Presidente Donald Trump enfrenta seu pior momento em pesquisas de aprovação, mas demonstra pouca intenção de mudar de estratégia política.
Uma enxurrada de novas pesquisas de opinião aponta para o nível mais baixo de aprovação da presidência de Donald Trump, com cerca de um terço dos americanos expressando apoio. A guerra no Irã e o alto preço da gasolina parecem pesar na avaliação pública.
Os levantamentos mais recentes indicam que Trump se aproxima de se tornar o presidente mais impopular a esta altura de um segundo mandato na história das pesquisas, que remontam à década de 1940. A exceção, Richard Nixon, tinha ainda menos apoio, mas estava prestes a renunciar.
Em uma “Casa Branca normal”, números como esses desencadeariam um modo de pânico, com possíveis demissões e reformulações de políticas, especialmente a poucos meses de eleições cruciais. No entanto, Trump opera fora do padrão, confiando em sua base “Maga” (Make America Great Again) para manter o controle, mesmo com o apoio fragilizado.
Conforme Douglas Heye, estrategista republicano, “Ele sempre vai projetar força, independentemente de quais sejam os números, e vai dizer que eles são falsos de qualquer maneira”. Heye não espera mudanças significativas na estratégia política de Trump, a menos que ocorra algo drástico.
Impulsividade como Marca Registrada
A dificuldade em mudar de rumo pode residir na própria natureza impulsiva de Trump. Conhecido por seguir seus instintos, ele pode alterar posições rapidamente, uma tática que o ajudou a dominar a política americana por mais de uma década.
Apesar de nunca ter conquistado a maioria do voto popular em nenhuma de suas eleições, Trump governou como se fosse um presidente com apoio majoritário. Contudo, os números recentes preocupam os republicanos, que temem uma onda democrata nas eleições de meio de mandato.
Números Alarmantes e Comparações Históricas
Pesquisas recentes da CNN, AP-NORC e Universidade Quinnipiac mostram a aprovação de Trump em torno de 32% a 34%, níveis que igualam seus piores momentos, incluindo o período após o ataque ao Capitólio em 2021. Esses índices contrastam fortemente com presidentes como Bill Clinton (64%), Ronald Reagan (61%) e Dwight Eisenhower (58%) em fases semelhantes de seus mandatos.

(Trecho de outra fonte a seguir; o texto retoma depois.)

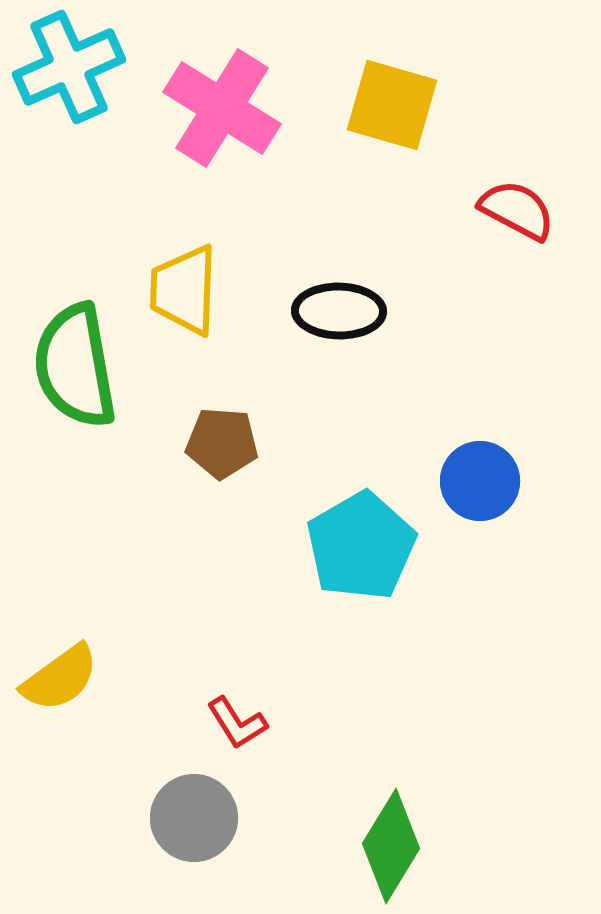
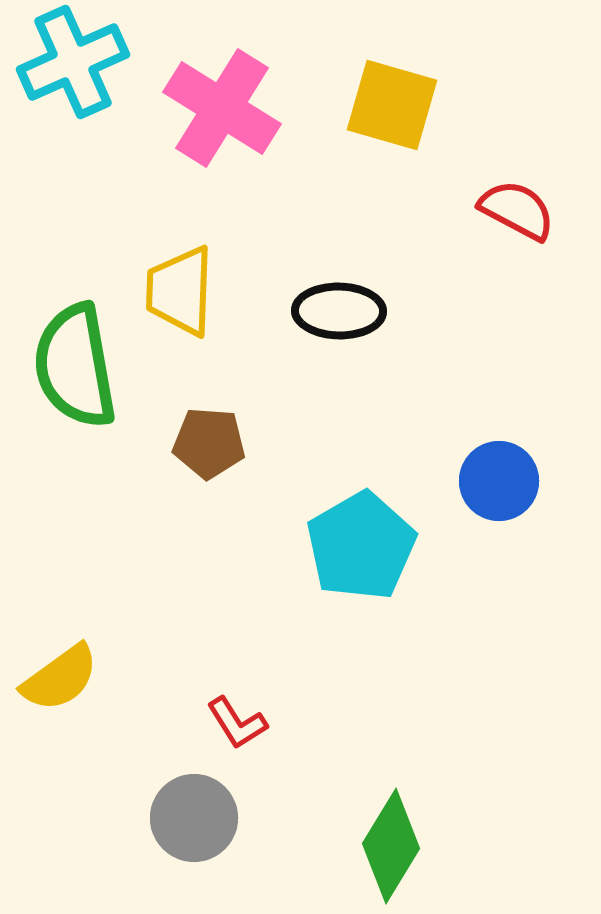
cyan cross: moved 4 px right, 5 px up
yellow trapezoid: moved 4 px left, 1 px down
brown pentagon: moved 13 px left
blue circle: moved 19 px right
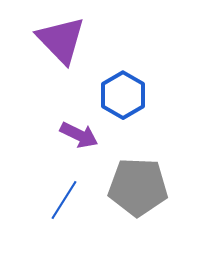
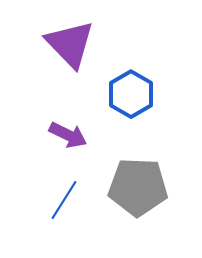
purple triangle: moved 9 px right, 4 px down
blue hexagon: moved 8 px right, 1 px up
purple arrow: moved 11 px left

Outros presidentes com índices de aprovação inferiores, como Barack Obama (43%), Harry Truman (39%) e George W. Bush (37%), viram seus partidos sofrerem perdas nas eleições de meio de mandato subsequentes. Richard Nixon, à beira do impeachment, registrava apenas 24% de aprovação.
Desafios em Questões Chave e a Guerra no Irã
O desafio para Trump e os republicanos é que o presidente está em desvantagem em diversas questões, inclusive em áreas onde historicamente detinha forte apoio, como economia e imigração. A guerra no Irã, já impopular desde o início, viu seu apoio despencar ainda mais, com a oposição dos eleitores na proporção de 2 para 1.

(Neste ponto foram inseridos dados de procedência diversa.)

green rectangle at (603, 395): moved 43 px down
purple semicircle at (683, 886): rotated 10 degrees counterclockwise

A preocupação republicana se intensifica com a possibilidade de que eleitores descontentes com Trump estejam mais motivados a votar do que seus próprios apoiadores. Douglas Sosnik, ex-diretor político da Casa Branca, alerta que “essas pessoas vão votar” e que republicanos fora da base “Maga” podem não estar tão engajados.

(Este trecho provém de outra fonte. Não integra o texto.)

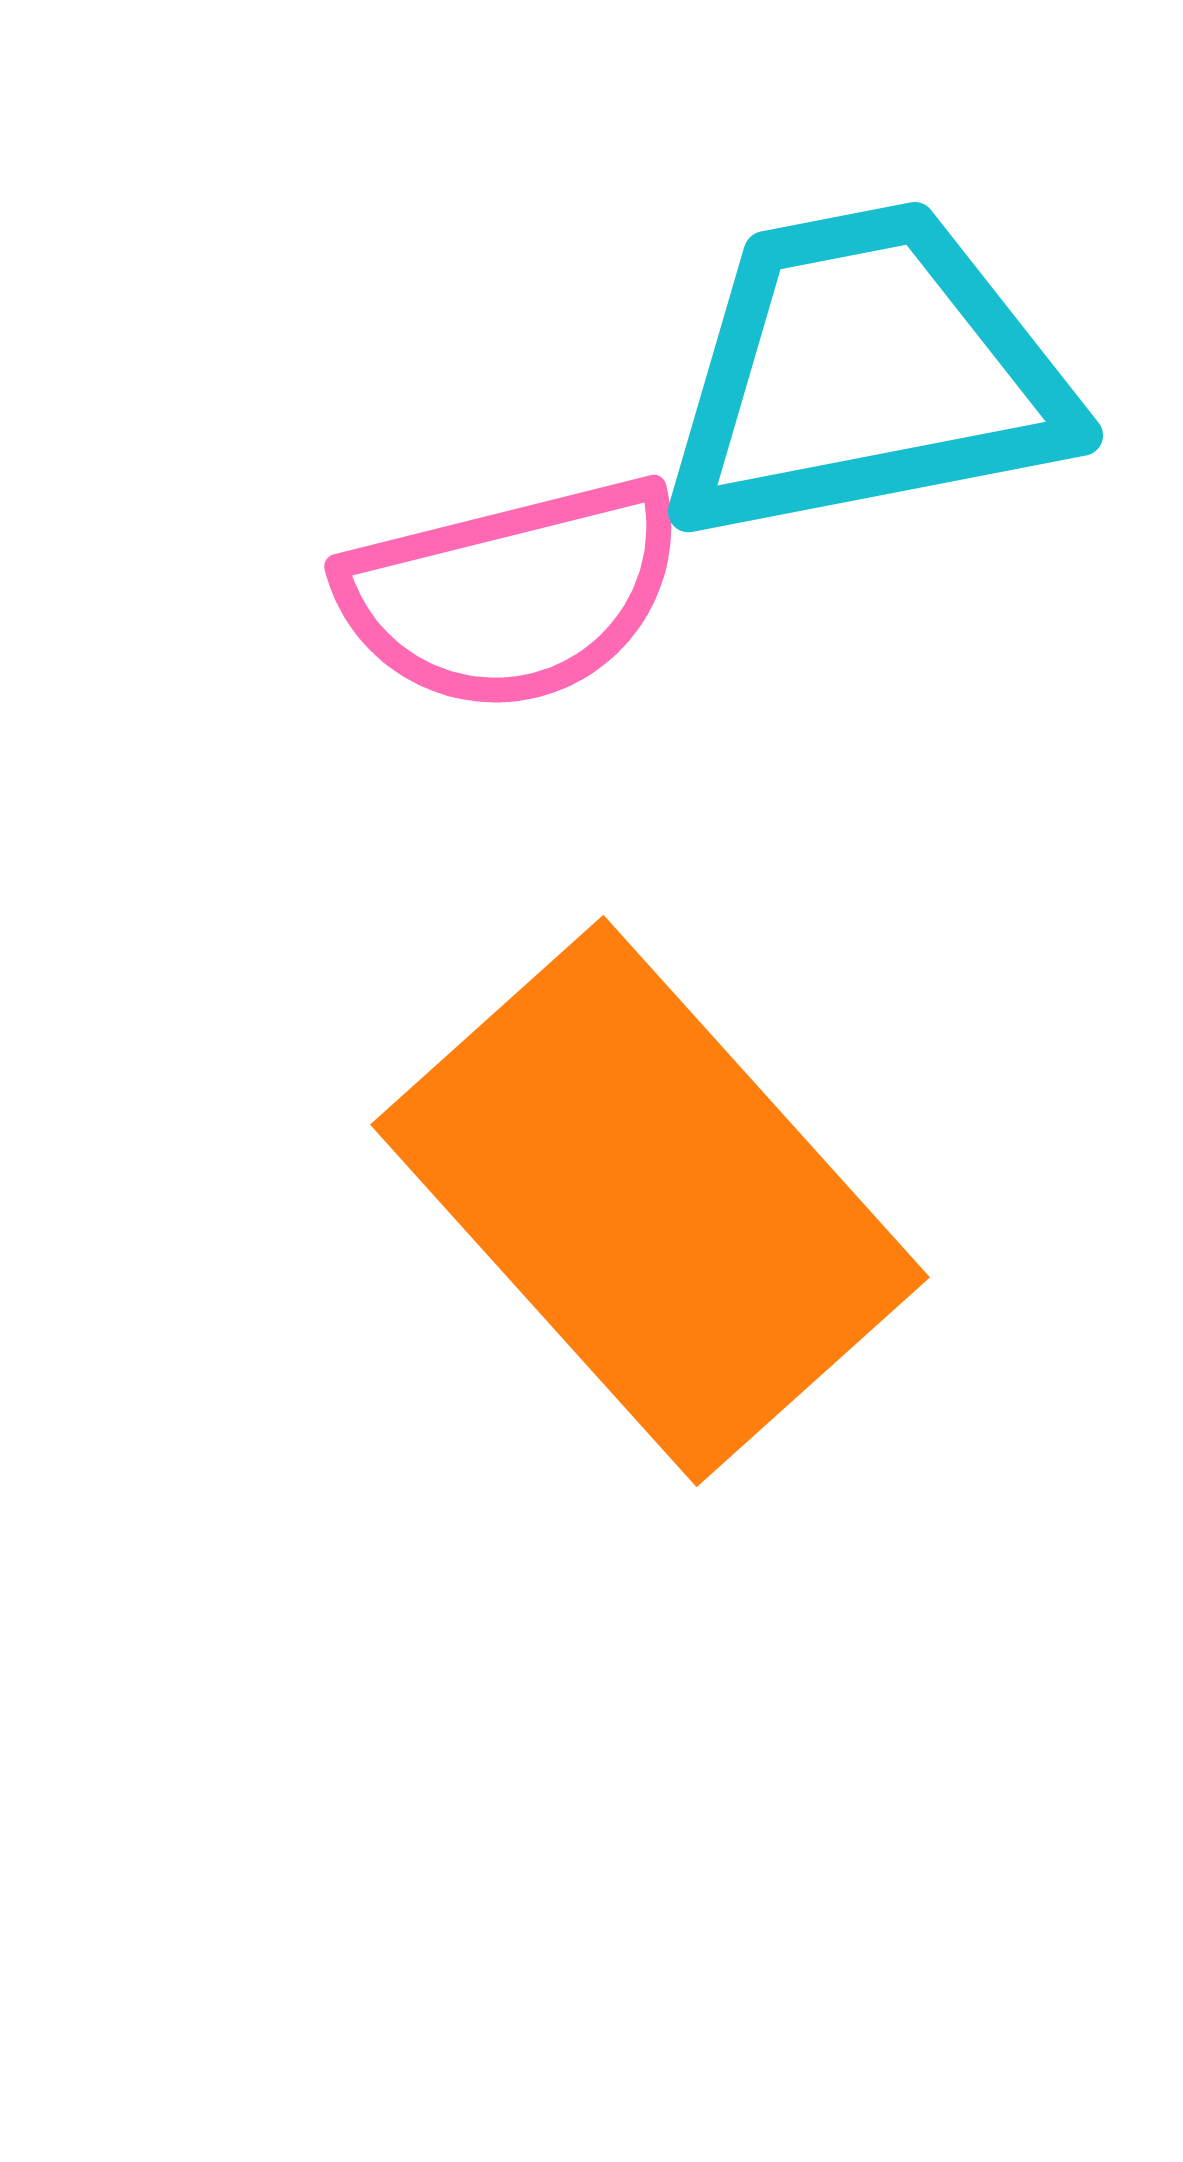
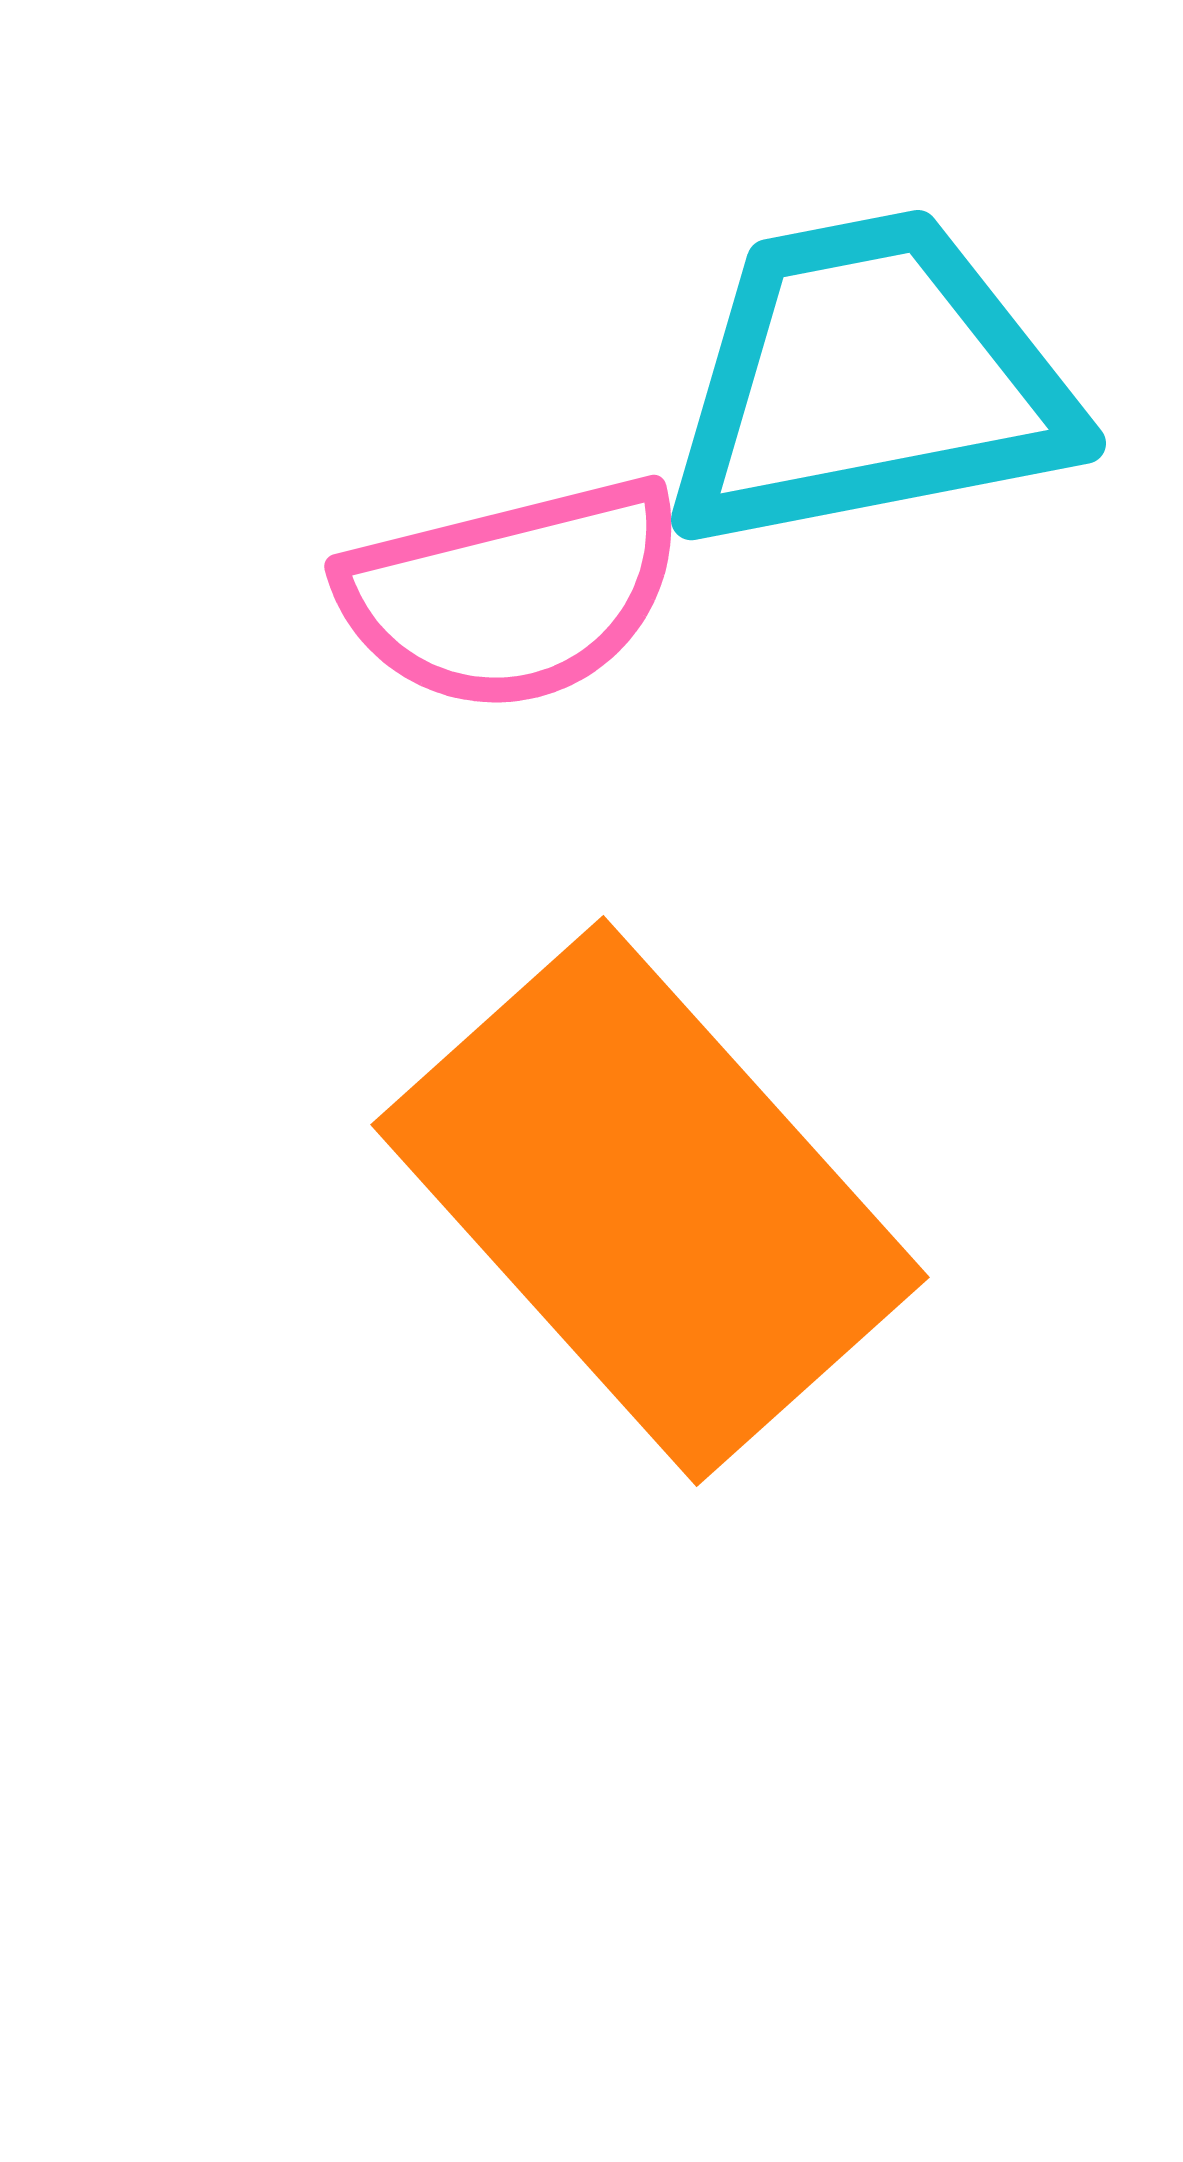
cyan trapezoid: moved 3 px right, 8 px down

Polarização e o Futuro Político
Apesar do cenário sombrio, a polarização política e a forma como os distritos eleitorais são delimitados podem mitigar o impacto de uma onda democrata. Kristen Soltis Anderson, pesquisadora de opinião, aponta que a aprovação presidencial oscila em uma faixa mais estreita atualmente, tornando índices na casa dos 30% menos catastróficos do que no passado, mas ainda indicativos de afastamento de partes da coalizão.
A Casa Branca, por meio de seu porta-voz Davis Ingle, defendeu o histórico de Trump, destacando suas ações em favor dos “americanos trabalhadores” e “avanços históricos”. No entanto, o próprio Trump continua a desconfiar de pesquisas desfavoráveis, classificando-as como “desonestas”.
Analistas lembram que Trump já foi dado como acabado anteriormente, mas sobreviveu a controvérsias e baixos índices de aprovação. Sua filosofia “YOLO” (You Only Live Once) e o controle sobre sua base “Maga” o tornam resiliente a escândalos e contribuem para sua capacidade de se reeleger, mesmo sem apoio majoritário consistente.